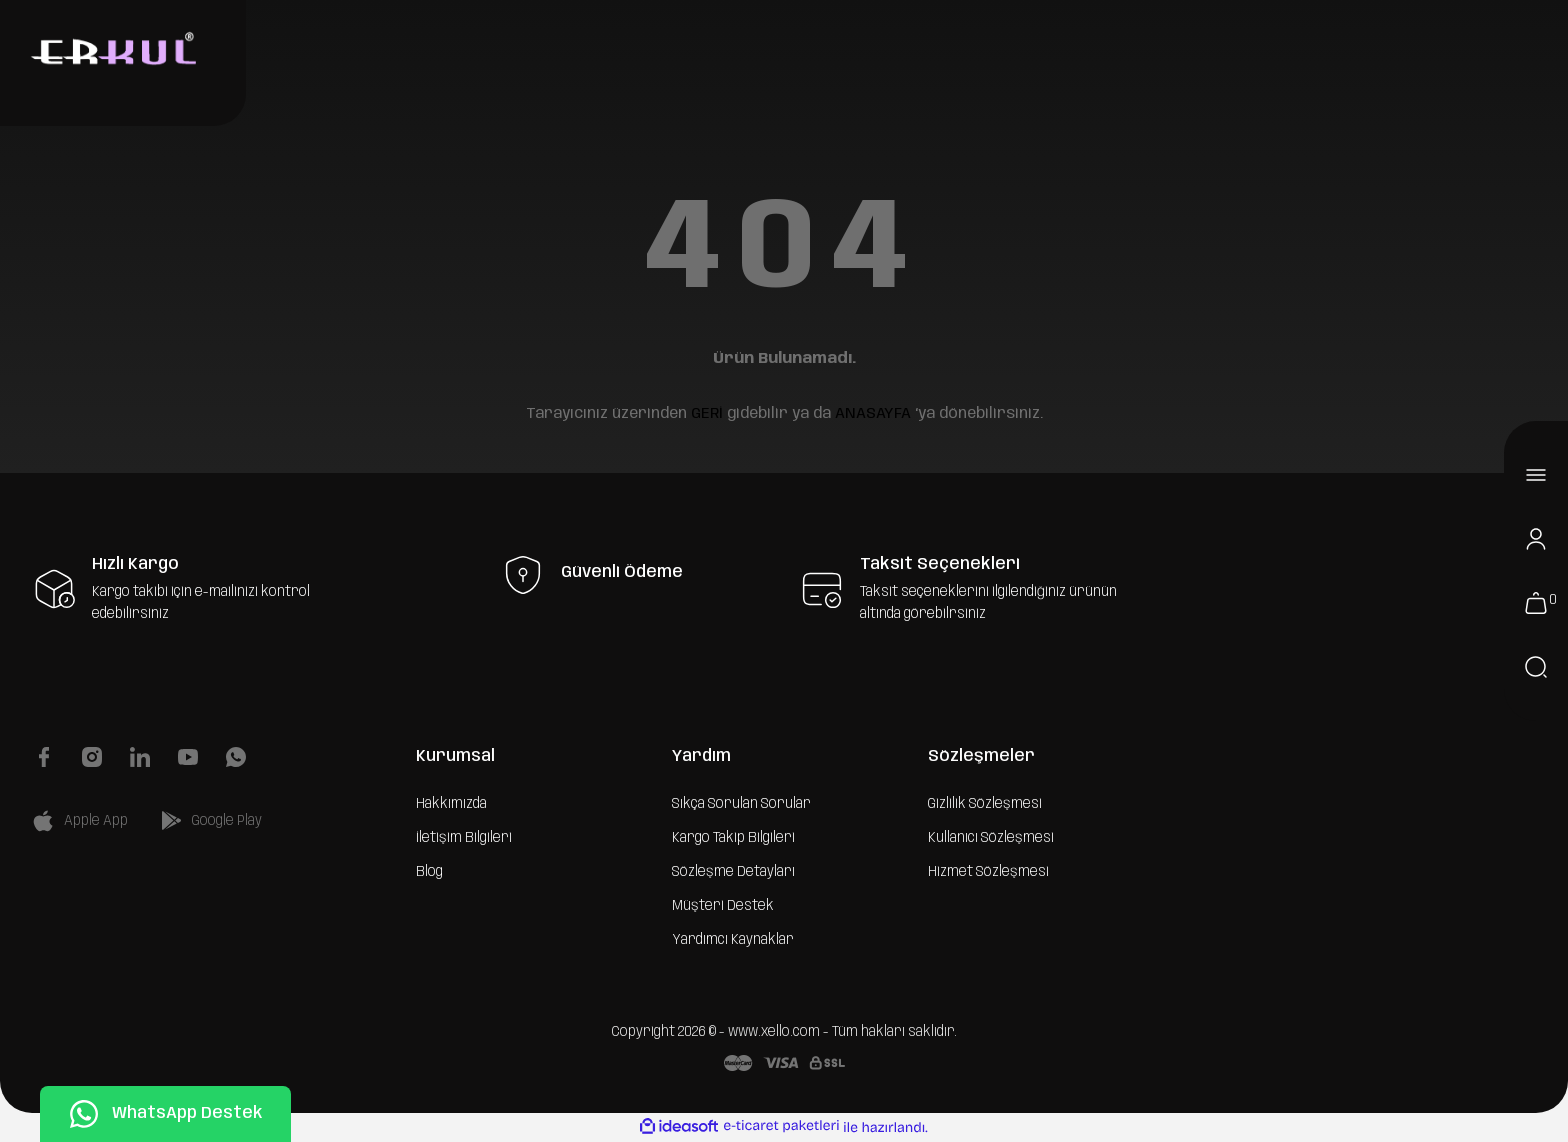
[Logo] (111, 51)
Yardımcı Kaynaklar (733, 940)
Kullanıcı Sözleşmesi (991, 838)
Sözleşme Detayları (733, 872)
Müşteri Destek (723, 906)
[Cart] (1536, 603)
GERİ (707, 414)
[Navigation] (1536, 475)
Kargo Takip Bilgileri (733, 838)
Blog (429, 872)
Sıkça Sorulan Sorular (741, 804)
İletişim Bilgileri (464, 838)
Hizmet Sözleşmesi (988, 872)
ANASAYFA (873, 414)
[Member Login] (1536, 539)
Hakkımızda (451, 804)
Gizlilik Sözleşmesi (985, 804)
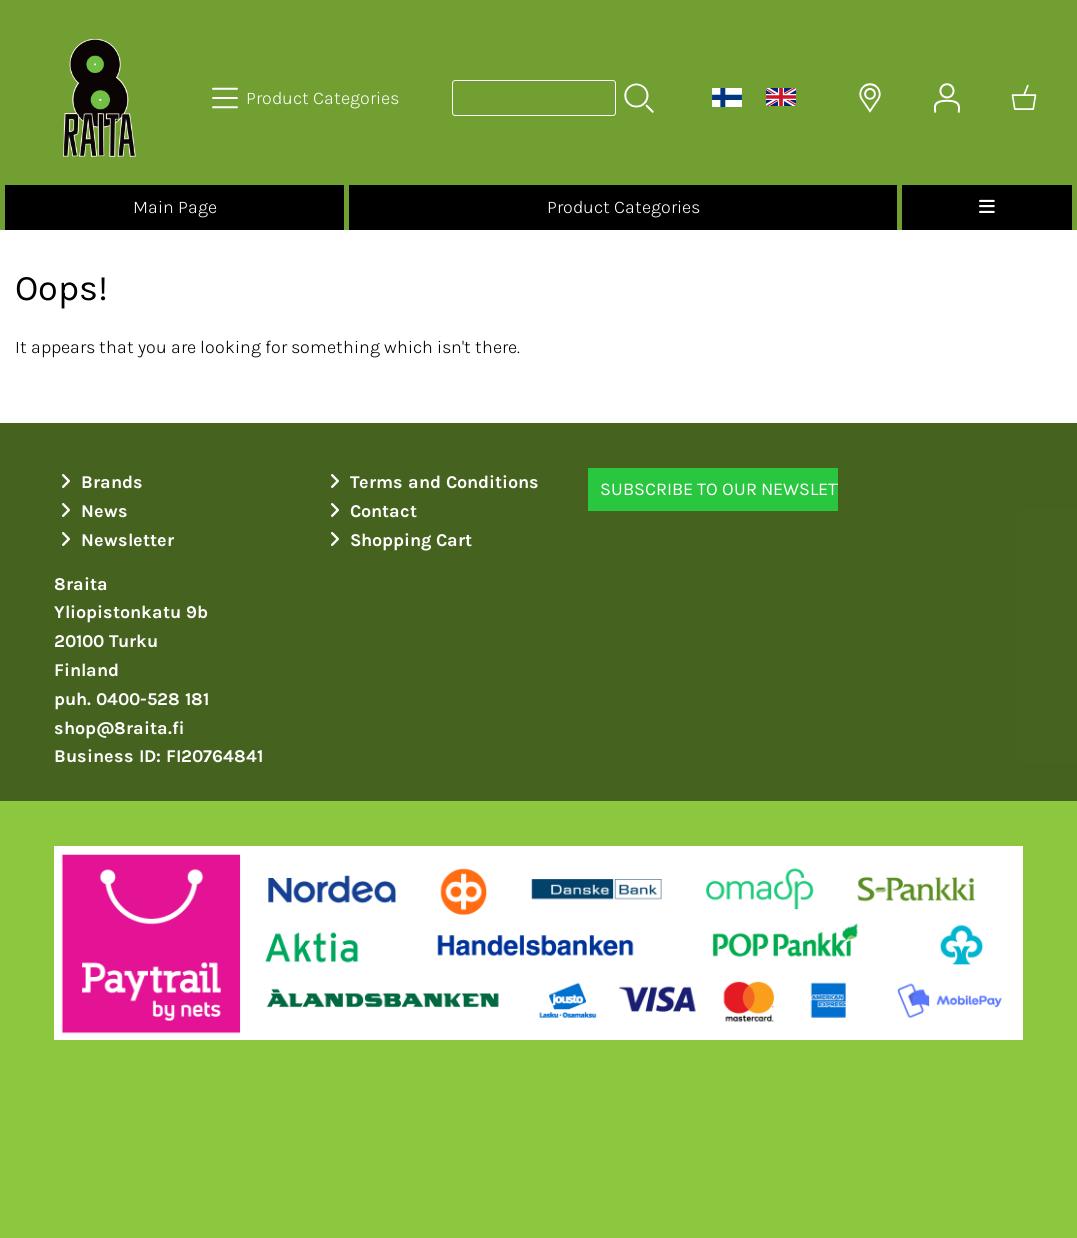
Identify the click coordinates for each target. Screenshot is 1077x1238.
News (91, 511)
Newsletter (114, 540)
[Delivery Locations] (870, 98)
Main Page (175, 207)
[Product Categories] (307, 98)
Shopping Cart (398, 540)
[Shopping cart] (1024, 98)
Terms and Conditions (431, 482)
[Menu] (987, 207)
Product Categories (623, 207)
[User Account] (947, 98)
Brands (99, 482)
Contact (370, 511)
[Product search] (534, 98)
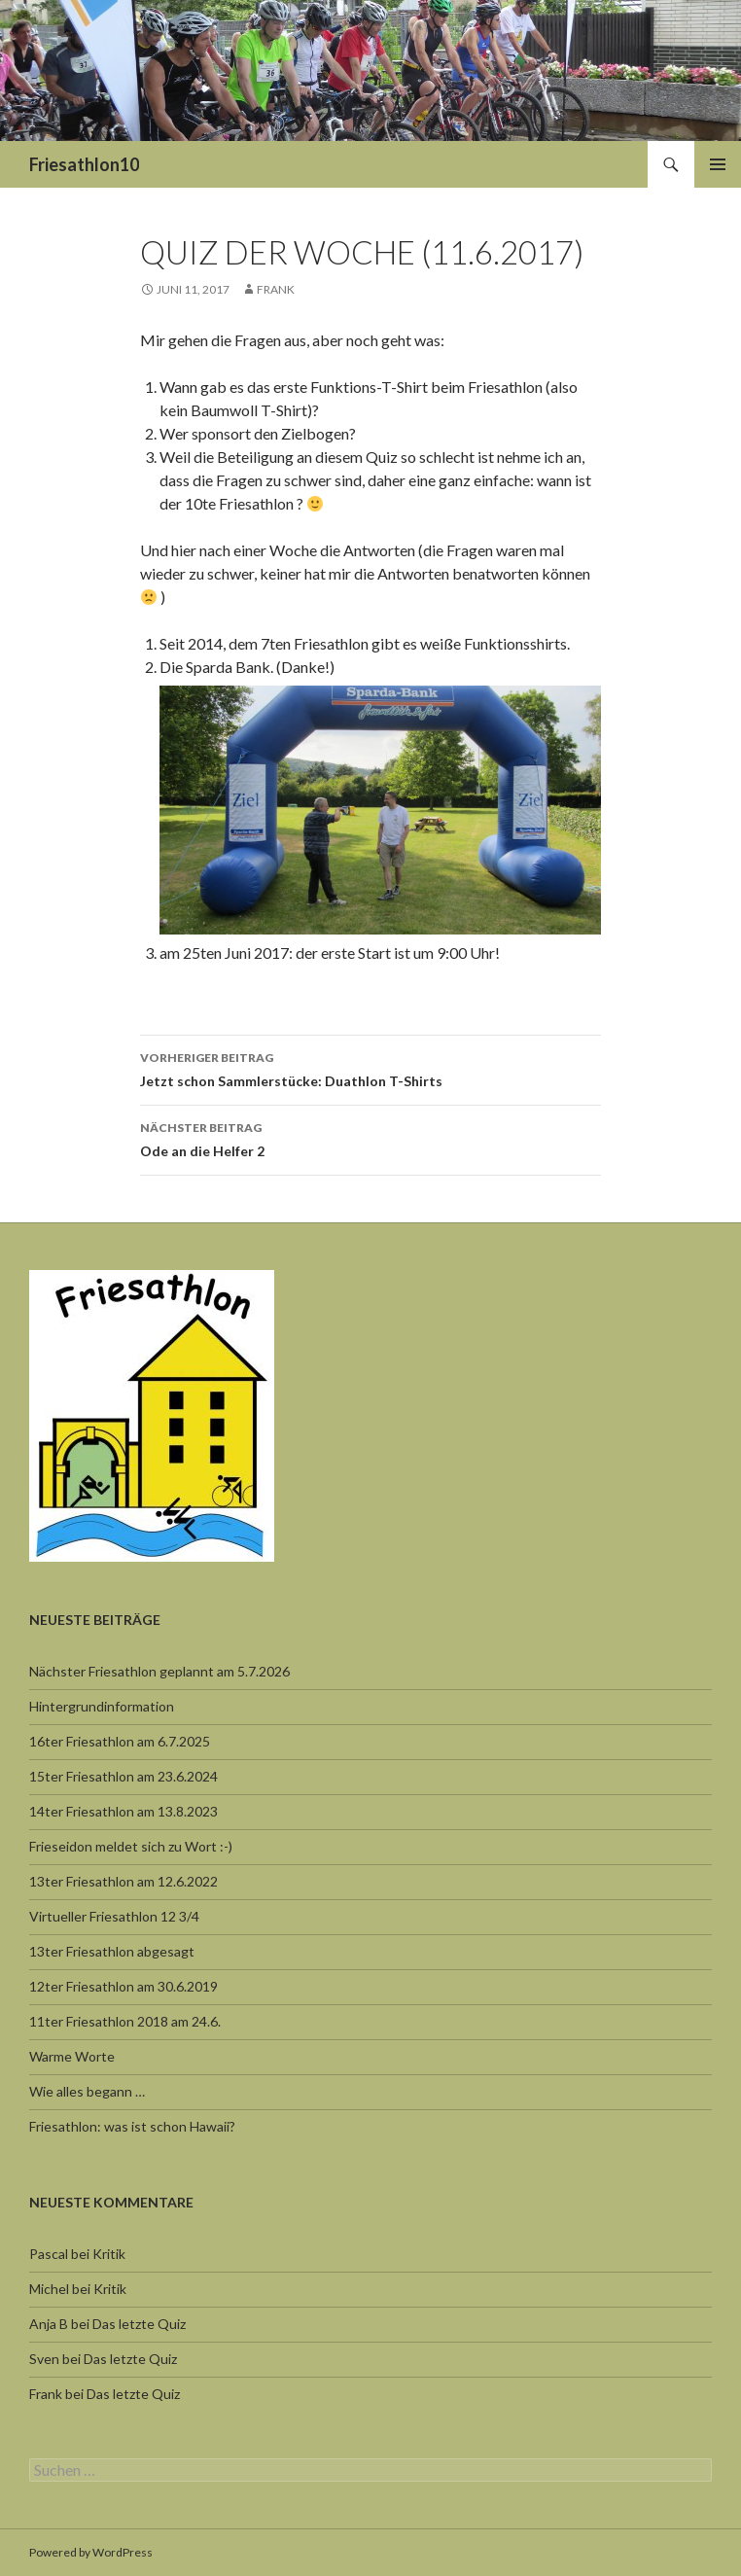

________________________________________

- TASK TO COMPLETE -
Filter the records above and return every line that holds the word "Sözleşmesi".

- YOUR RESPONSE -
Kullanıcı Sözleşmesi (991, 838)
Hizmet Sözleşmesi (988, 872)
Gizlilik Sözleşmesi (985, 804)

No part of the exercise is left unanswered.